[0/4] Extend --lcores to run on cores > RTE_MAX_LCORE
mbox series

Message ID 20191202153559.9709-1-david.marchand@redhat.com
Headers show
Series
  • Extend --lcores to run on cores > RTE_MAX_LCORE
Related show

Message

David Marchand Dec. 2, 2019, 3:35 p.m. UTC
We are currently stuck with no option but recompile a DPDK if the system
has more cores than RTE_MAX_LCORE.
A bit of a pity when you get a system with more than 200+ cores and your
testpmd has been built and packaged with RTE_MAX_LCORE == 128.

The --lcores does not need to care about the underlying cores, remove
this limitation.

Comments

David Marchand Jan. 14, 2020, 12:58 p.m. UTC | #1
On Mon, Dec 2, 2019 at 4:36 PM David Marchand <david.marchand@redhat.com> wrote:
>
> We are currently stuck with no option but recompile a DPDK if the system
> has more cores than RTE_MAX_LCORE.
> A bit of a pity when you get a system with more than 200+ cores and your
> testpmd has been built and packaged with RTE_MAX_LCORE == 128.
>
> The --lcores does not need to care about the underlying cores, remove
> this limitation.

Any comment?
Thanks.
Morten Brørup Jan. 14, 2020, 3:32 p.m. UTC | #2
> From: dev [mailto:dev-bounces@dpdk.org] On Behalf Of David Marchand
> Sent: Tuesday, January 14, 2020 1:59 PM
> 
> On Mon, Dec 2, 2019 at 4:36 PM David Marchand
> <david.marchand@redhat.com> wrote:
> >
> > We are currently stuck with no option but recompile a DPDK if the
> system
> > has more cores than RTE_MAX_LCORE.
> > A bit of a pity when you get a system with more than 200+ cores and
> your
> > testpmd has been built and packaged with RTE_MAX_LCORE == 128.
> >
> > The --lcores does not need to care about the underlying cores, remove
> > this limitation.
> 
> Any comment?
> Thanks.
> 
> 
> --
> David Marchand
> 

I haven't reviewed the patch, but recall that the Mempool library sets up caches per lcore using hardcoded loops going from 0 to RTE_MAX_LCORE, regardless how many lcores are present and assigned to DPDK.

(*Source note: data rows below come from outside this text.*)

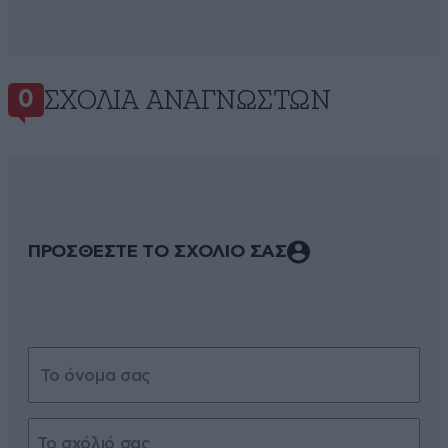
ΣΧΌΛΙΑ ΑΝΑΓΝΩΣΤΏΝ
0
ΠΡΟΣΘΕΣΤΕ ΤΟ ΣΧΟΛΙΟ ΣΑΣ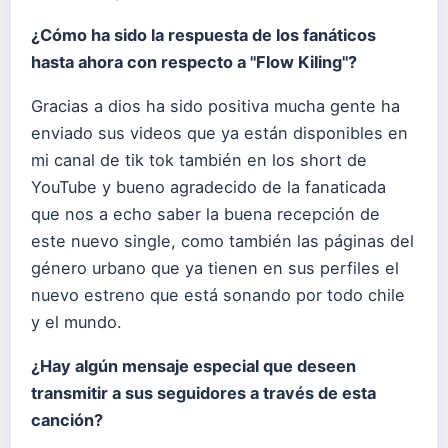
¿Cómo ha sido la respuesta de los fanáticos
hasta ahora con respecto a "Flow Kiling"?
Gracias a dios ha sido positiva mucha gente ha
enviado sus videos que ya están disponibles en
mi canal de tik tok también en los short de
YouTube y bueno agradecido de la fanaticada
que nos a echo saber la buena recepción de
este nuevo single, como también las páginas del
género urbano que ya tienen en sus perfiles el
nuevo estreno que está sonando por todo chile
y el mundo.
¿Hay algún mensaje especial que deseen
transmitir a sus seguidores a través de esta
canción?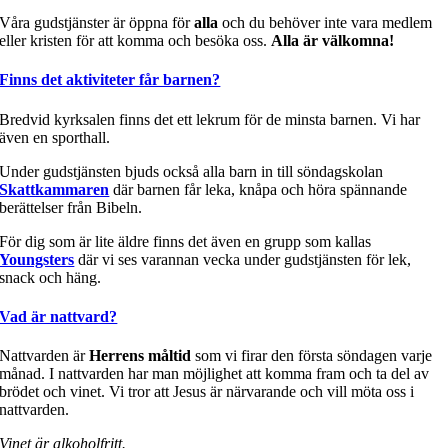
Våra gudstjänster är öppna för
alla
och du behöver inte vara medlem
eller kristen för att komma och besöka oss.
Alla är välkomna!
Finns det aktiviteter får barnen?
Bredvid kyrksalen finns det ett lekrum för de minsta barnen. Vi har
även en sporthall.
Under gudstjänsten bjuds också alla barn in till söndagskolan
Skattkammaren
där barnen får leka, knåpa och höra spännande
berättelser från Bibeln.
För dig som är lite äldre finns det även en grupp som kallas
Youngsters
där vi ses varannan vecka under gudstjänsten för lek,
snack och häng.
Vad är nattvard?
Nattvarden är
Herrens måltid
som vi firar den första söndagen varje
månad. I nattvarden har man möjlighet att komma fram och ta del av
brödet och vinet. Vi tror att Jesus är närvarande och vill möta oss i
nattvarden.
Vinet är alkoholfritt.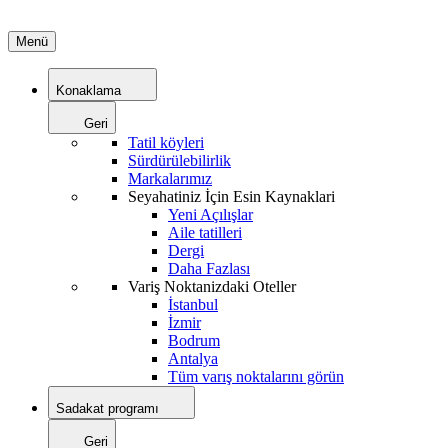
Menü
Konaklama
Geri
Tatil köyleri
Sürdürülebilirlik
Markalarımız
Seyahatiniz İçin Esin Kaynaklari
Yeni Açılışlar
Aile tatilleri
Dergi
Daha Fazlası
Variş Noktanizdaki Oteller
İstanbul
İzmir
Bodrum
Antalya
Tüm varış noktalarını görün
Sadakat programı
Geri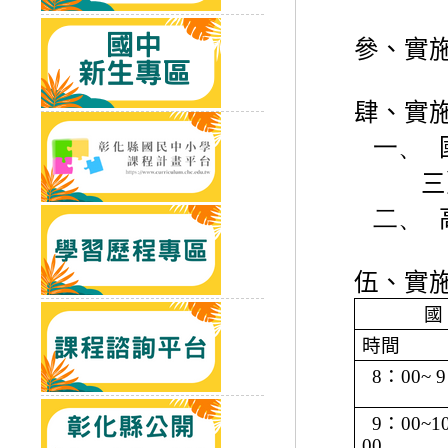
參、實
肆、實
一、
三
二、
伍、實
國
時間
8
：
00~ 9
9
：
00~1
00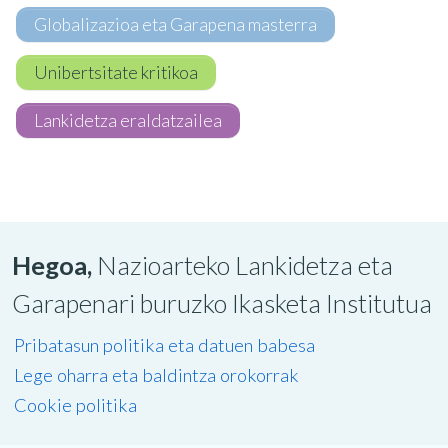
Globalizazioa eta Garapena masterra
Unibertsitate kritikoa
Lankidetza eraldatzailea
Hegoa,
Nazioarteko Lankidetza eta
Garapenari buruzko Ikasketa Institutua
Pribatasun politika eta datuen babesa
Lege oharra eta baldintza orokorrak
Cookie politika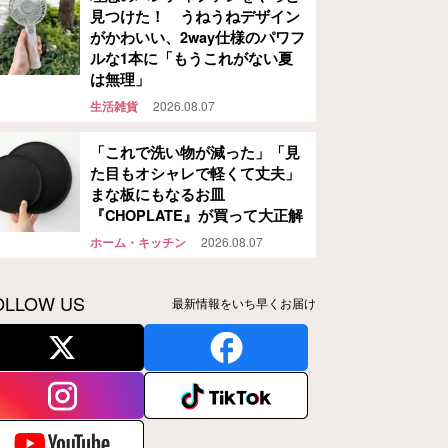
見つけた！ うねうねデザイン
がかわいい、2way仕様のパワフ
ルな1本に「もうこれがない夏
は無理」
生活雑貨
2026.08.07
「これで洗い物が減った」「見
た目もオシャレで軽くて丈夫」
まな板にもなるお皿
『CHOPLATE』が買って大正解
ホーム・キッチン
2026.08.07
OLLOW US
最新情報をいち早くお届け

Making rte_max_lcore dynamic (and possibly auto-detected by the EAL) instead of defined at compile time might also be an improvement for systems with fewer cores than RTE_MAX_LCORE. But there are probably a lot of considerations regarding multi-process applications.


Med venlig hilsen / kind regards
- Morten Brørup
Yigit, Ferruh Jan. 20, 2020, 6:37 p.m. UTC | #3
On 12/2/2019 3:35 PM, David Marchand wrote:
> We are currently stuck with no option but recompile a DPDK if the system
> has more cores than RTE_MAX_LCORE.
> A bit of a pity when you get a system with more than 200+ cores and your
> testpmd has been built and packaged with RTE_MAX_LCORE == 128.

Just for clarification, in this case the DPDK application will work but will
only use RTE_MAX_LCORE cores, right? You need to compile to use all available cores.

Are cores more than RTE_MAX_LCORE usable after this patch?

> 
> The --lcores does not need to care about the underlying cores, remove
> this limitation.
> 

+1 to remove limit in --lcores, but I didn't make it work with this patchset, I
may be missing something, I tried by setting the "RTE_MAX_LCORE=32", in this
case should '--lcores "(30-40)@(10-20)"' work?
David Marchand Jan. 20, 2020, 7:35 p.m. UTC | #4
On Mon, Jan 20, 2020 at 7:37 PM Yigit, Ferruh
<ferruh.yigit@linux.intel.com> wrote:
>
> On 12/2/2019 3:35 PM, David Marchand wrote:
> > We are currently stuck with no option but recompile a DPDK if the system
> > has more cores than RTE_MAX_LCORE.
> > A bit of a pity when you get a system with more than 200+ cores and your
> > testpmd has been built and packaged with RTE_MAX_LCORE == 128.
>
> Just for clarification, in this case the DPDK application will work but will
> only use RTE_MAX_LCORE cores, right? You need to compile to use all available cores.

EAL starts up to RTE_MAX_LCORE lcores (as in EAL threads), that's true
before and after this patch.

By default (using the -c or -l options), a lcore X runs on the physical core X.
With the --lcores option, you can select on which physical cores a lcore runs.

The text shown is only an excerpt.